A perfected secured creditor's lien is, thus, a purchase within the contemplation of the drafters of the Bankruptcy Code, and, as such, renders a subsequent mechanics-type lien avoidable by a trustee.
This construction is in harmony with New Jersey law. First, the definitions section of New Jersey's enactment of the Uniform Commercial Code (N.J.S.A. 12A:1-201) states:
(32) "Purchase" includes taking by sale discount, negotiation, mortgage, pledge, lien, issue or re-issue, gift or any other voluntary transaction creating an interest in property.
Second. New Jersey courts have not definitively ruled on the issue of priority as between non-possessory secret liens and a perfected security interest. In re Mission Marine, 633 F.2d 678 (3rd Cir. 1980). See also Board of Education v. Kolman, 111 N.J.Super. 585, 270 A.2d 64 (Ch. 1970).
To allow Plaintiffs to prevail would effectively sanction a secret lien which this court declines to do. The United States Court of Appeals for the Third Circuit, in overturning a district court's reversal of a Bankruptcy Court decision, reiterated New Jersey's policy against secret non-possessory liens, citing with approval Lanterman v. Luby, 96 N.J.L. 255, 259, 114 A. 325 (E & A 1921):
Secret liens upon chattels are an obstruction and a menace to trade and as such are against the policy of the law. They attempt to contradict and to destroy the universally accepted and natural, as well as legal badge of ownership of chattels, which is possession. The law is most jealous in its protection of an innocent purchaser of a chattel for value without notice, who has relied upon possession as the badge of ownership.

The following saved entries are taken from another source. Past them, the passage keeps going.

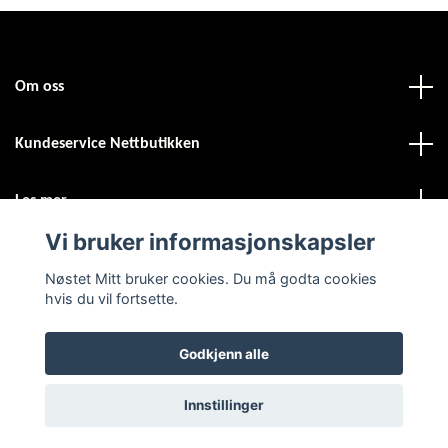
Om oss
Kundeservice Nettbutikken
Les mer
Vi bruker informasjonskapsler
Sosiale medier
Nøstet Mitt bruker cookies. Du må godta cookies
hvis du vil fortsette.
Godkjenn alle
© 2026 Nøstet Mitt
Powered by Quickbutik
Innstillinger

In re Mission Marine Associates, Inc., supra at 681.
In an unpublished Bankruptcy Court Opinion which the United States Court of Appeals for the Third Circuit upheld, Judge Lipkin was unrelenting in his excoriation of the undisclosed lien:
One of the cardinal principles of the Bankruptcy Act is to create equality wherever possible among creditors of the bankrupts or debtors and to strike down secret liens.
* * * * * *
Not only does the Bankruptcy Act abhor secret liens, it frowns upon equitable liens (footnotes omitted). In re Mission Marine Associates, Inc., No. B-79-01241 Slip op. at 19. (D.N.J. Aug. 17, 1979).
In upholding a denial on application for reclamation of personal property, Judge Irving R. Kaufman, writing for the court stated, "the fundamental purpose of reorganization proceedings is to enable the debtor to continue operations as well as to protect the rights of creditors . . ." In re Yale Express System, Inc., 384 F.2d 990, 991 (2nd Cir. 1967).
Based upon the foregoing factual findings and legal conclusions, Plaintiff's complaint to modify the automatic stay so as to permit perfection of a lien is denied.
IT IS SO ORDERED. Let an order in conformity with this Opinion be submitted by the attorney for the debtor-in-possession.